Outputs you may wish to analyze include:

  • Volume share simulation, when looking at new product launches.
  • Price elasticity, when trying to understand how the price of a new product will impact market volume or revenue.
  • Price barriers.
  • Price sensitivity differences by SKU/brand. Result of exposure to advertising.
  • Differences in consumer behavior types. For example, consider user vs. consider behaviors.
  • Each respondent’s individual differences in price sensitivity.

Design a survey that simultaneously displays 3-5 branded products and their prices, and asks respondents which offer, in a hypothetical buying scenario, appeals most.

Include None of these as an option. The price shown for each brand can be determined by being:

  • Shown at the same base level, with the price of the selected brand increasing by one increment each time it is selected until another brand is chosen.
  • Randomly varied from within a range of values, having respondents give feedback on randomly generated brand and price combinations over many iterations.

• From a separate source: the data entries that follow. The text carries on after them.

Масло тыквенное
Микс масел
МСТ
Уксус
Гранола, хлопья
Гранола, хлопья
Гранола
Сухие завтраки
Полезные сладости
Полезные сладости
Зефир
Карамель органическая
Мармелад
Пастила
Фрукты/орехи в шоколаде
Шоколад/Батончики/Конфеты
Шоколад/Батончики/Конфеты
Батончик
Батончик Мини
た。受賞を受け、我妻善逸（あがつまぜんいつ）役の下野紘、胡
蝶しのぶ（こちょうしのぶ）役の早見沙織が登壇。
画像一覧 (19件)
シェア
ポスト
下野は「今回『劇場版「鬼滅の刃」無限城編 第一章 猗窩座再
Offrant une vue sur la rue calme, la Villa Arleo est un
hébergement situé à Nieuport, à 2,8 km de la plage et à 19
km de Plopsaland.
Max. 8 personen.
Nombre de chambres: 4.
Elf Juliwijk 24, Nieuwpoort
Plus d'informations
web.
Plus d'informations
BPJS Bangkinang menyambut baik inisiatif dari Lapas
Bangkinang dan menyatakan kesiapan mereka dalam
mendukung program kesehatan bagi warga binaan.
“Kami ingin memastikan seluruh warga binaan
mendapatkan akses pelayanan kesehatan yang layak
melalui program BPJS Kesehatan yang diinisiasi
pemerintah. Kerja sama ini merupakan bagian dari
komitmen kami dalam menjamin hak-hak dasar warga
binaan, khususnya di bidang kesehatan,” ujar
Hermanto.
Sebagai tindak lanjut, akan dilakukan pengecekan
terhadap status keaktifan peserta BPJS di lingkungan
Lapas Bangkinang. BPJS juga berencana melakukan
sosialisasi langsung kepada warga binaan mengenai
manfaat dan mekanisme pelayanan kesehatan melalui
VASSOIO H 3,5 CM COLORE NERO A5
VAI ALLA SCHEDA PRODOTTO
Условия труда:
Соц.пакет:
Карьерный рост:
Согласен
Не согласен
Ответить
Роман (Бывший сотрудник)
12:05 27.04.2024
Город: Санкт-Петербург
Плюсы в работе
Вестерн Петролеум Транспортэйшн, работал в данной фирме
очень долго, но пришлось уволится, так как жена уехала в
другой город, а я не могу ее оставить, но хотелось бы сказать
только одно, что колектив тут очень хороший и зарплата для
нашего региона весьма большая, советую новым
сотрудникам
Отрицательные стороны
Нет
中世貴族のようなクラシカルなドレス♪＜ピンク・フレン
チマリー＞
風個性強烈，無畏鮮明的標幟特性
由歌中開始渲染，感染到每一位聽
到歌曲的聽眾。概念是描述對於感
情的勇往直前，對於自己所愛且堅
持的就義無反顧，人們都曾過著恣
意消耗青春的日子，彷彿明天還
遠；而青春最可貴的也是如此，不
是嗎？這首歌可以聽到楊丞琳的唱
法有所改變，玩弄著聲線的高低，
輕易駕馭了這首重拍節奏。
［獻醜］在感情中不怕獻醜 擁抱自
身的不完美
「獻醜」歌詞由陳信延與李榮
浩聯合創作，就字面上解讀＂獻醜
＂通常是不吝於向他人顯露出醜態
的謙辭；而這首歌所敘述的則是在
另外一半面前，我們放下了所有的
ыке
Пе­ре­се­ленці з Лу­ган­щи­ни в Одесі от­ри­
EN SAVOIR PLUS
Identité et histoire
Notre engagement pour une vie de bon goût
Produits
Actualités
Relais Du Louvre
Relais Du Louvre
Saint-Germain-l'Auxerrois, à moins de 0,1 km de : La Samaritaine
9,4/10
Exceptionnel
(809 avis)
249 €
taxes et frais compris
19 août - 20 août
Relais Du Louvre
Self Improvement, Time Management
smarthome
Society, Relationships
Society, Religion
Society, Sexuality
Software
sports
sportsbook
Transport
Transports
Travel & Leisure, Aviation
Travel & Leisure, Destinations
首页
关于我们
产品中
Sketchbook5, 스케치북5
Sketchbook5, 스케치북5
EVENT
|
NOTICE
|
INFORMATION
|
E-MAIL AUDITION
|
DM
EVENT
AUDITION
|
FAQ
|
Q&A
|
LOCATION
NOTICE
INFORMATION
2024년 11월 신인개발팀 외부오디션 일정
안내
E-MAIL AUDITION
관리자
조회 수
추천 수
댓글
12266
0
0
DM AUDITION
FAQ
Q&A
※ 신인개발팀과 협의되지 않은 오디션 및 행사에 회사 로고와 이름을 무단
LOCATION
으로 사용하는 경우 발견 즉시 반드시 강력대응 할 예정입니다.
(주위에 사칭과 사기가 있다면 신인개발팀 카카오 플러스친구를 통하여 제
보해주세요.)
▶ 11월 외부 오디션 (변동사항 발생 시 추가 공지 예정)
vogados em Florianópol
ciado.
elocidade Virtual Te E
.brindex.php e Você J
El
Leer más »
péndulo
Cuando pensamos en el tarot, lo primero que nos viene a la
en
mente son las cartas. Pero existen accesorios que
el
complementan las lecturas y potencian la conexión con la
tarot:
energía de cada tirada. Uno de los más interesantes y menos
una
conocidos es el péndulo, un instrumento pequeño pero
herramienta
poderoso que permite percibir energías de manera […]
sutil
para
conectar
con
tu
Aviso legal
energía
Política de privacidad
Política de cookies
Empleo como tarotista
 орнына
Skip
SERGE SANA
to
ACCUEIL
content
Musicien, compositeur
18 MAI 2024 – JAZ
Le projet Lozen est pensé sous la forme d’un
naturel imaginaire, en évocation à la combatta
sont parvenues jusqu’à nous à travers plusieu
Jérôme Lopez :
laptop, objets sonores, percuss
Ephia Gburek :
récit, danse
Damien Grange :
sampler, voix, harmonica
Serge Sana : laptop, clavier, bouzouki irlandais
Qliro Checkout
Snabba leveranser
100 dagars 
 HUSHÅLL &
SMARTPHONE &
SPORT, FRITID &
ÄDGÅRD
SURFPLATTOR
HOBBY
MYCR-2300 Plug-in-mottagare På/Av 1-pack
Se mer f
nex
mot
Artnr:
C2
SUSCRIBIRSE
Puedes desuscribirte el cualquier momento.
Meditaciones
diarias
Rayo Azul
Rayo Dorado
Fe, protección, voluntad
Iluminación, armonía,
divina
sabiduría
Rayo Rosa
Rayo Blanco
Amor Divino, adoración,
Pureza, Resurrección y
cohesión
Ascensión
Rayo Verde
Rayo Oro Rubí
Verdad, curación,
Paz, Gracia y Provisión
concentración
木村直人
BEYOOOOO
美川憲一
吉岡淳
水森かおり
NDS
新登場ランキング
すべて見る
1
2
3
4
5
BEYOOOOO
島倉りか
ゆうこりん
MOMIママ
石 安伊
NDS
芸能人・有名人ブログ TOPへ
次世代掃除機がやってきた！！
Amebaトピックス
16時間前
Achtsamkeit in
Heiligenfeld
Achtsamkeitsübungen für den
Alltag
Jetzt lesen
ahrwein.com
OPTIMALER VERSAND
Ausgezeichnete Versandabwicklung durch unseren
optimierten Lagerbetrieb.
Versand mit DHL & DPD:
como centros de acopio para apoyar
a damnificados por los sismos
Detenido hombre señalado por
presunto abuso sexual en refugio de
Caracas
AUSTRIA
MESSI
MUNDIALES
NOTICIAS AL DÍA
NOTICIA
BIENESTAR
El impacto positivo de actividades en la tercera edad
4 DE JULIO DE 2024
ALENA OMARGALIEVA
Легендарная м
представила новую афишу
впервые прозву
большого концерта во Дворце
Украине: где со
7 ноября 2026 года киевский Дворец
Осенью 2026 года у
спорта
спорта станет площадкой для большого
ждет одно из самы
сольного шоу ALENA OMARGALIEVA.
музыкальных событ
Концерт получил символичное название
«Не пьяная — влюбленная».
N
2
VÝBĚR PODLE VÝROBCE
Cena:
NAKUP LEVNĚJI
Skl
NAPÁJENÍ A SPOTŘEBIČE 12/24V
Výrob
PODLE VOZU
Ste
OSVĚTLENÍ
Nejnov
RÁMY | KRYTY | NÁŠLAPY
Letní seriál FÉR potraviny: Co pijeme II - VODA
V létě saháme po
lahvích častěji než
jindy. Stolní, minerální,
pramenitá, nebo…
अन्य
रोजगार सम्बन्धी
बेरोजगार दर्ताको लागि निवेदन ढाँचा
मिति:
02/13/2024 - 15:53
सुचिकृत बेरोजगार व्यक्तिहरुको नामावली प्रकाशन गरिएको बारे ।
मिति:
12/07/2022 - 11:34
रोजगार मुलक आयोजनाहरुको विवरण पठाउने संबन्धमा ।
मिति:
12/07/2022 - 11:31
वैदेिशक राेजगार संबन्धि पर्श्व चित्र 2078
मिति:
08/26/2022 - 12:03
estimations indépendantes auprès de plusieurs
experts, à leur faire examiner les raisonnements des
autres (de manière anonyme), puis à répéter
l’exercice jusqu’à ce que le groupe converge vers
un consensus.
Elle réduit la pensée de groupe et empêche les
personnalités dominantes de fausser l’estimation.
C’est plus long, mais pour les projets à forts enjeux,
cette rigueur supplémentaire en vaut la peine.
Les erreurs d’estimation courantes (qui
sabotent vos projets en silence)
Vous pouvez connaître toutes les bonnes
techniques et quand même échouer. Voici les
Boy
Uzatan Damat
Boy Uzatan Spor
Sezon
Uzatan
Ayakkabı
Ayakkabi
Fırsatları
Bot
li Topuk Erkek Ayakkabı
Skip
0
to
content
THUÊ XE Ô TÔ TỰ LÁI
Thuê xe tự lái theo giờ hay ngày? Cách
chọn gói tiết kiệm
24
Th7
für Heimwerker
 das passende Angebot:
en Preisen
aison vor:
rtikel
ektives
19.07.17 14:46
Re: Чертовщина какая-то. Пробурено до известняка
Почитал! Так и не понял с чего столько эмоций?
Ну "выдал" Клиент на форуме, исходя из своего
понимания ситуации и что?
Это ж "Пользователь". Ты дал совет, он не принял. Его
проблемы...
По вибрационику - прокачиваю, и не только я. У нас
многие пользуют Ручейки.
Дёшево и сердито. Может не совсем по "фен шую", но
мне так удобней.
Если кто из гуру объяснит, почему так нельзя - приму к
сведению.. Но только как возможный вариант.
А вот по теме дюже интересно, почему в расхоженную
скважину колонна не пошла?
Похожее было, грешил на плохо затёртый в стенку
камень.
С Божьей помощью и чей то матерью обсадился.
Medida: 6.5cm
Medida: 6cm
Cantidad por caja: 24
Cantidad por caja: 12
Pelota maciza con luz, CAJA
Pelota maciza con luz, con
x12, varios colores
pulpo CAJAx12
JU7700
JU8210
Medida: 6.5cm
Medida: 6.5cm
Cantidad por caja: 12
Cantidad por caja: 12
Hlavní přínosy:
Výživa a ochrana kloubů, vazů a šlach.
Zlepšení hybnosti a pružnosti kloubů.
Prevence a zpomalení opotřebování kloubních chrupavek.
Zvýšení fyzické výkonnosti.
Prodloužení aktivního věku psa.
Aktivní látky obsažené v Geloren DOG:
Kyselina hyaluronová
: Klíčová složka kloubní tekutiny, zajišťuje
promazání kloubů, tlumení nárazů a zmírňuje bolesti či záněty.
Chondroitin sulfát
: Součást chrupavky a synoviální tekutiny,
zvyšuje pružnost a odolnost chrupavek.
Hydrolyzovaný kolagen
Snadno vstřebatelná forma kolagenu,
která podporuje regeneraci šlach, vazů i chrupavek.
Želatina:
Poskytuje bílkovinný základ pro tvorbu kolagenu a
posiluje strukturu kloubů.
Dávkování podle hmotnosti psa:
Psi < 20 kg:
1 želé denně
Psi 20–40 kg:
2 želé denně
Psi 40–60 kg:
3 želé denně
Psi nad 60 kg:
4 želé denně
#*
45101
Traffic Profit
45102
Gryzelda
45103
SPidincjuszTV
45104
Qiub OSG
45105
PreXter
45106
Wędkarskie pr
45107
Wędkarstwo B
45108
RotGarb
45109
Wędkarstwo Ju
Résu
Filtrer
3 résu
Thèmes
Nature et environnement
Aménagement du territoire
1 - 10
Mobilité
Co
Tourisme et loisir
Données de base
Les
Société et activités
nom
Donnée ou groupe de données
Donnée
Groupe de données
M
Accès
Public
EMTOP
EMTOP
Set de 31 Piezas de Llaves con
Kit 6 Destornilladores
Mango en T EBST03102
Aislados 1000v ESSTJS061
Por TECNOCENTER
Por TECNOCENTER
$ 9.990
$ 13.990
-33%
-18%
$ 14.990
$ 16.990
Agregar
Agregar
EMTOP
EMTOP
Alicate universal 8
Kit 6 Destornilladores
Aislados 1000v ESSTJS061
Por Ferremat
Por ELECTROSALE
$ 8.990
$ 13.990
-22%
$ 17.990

Set up your survey and respondents in an online survey tool, such as SurveyMonkey.

SurveyMonkey offers both a free plan and the ability to buy targeted respondents, giving you the ability to increase your number of respondents, if necessary. Other online survey tool options include:

  • Qualtrics
  • Alchemer
  • Zoho Survey
  • SoGoSurvey

In SurveyMonkey, click on Create Survey to begin creating your survey from a template or from scratch. Add the questions you designed, in your preferred sequence. Upgrade to a paid plan to brand your survey with additional design customization options.

Preview and test your survey for comprehension, logic and flow, appropriateness, length and adherence, technical quality, and introduction and gaining consent.

Send an invitation to your survey to enough people to generate 300 respondents. Include a link and use multiple channels, such as email, social media, and text.

Use sources such as people from your own network, volunteers from another company, connections on LinkedIn, past research participants, conference attendees, paid respondents from SurveyMonkey Audience, or paid survey services to get respondents.

Enter the raw output data into a spreadsheet to cross-tabulate and filter your results, determine a price point to model, and model the projected impact of that price point.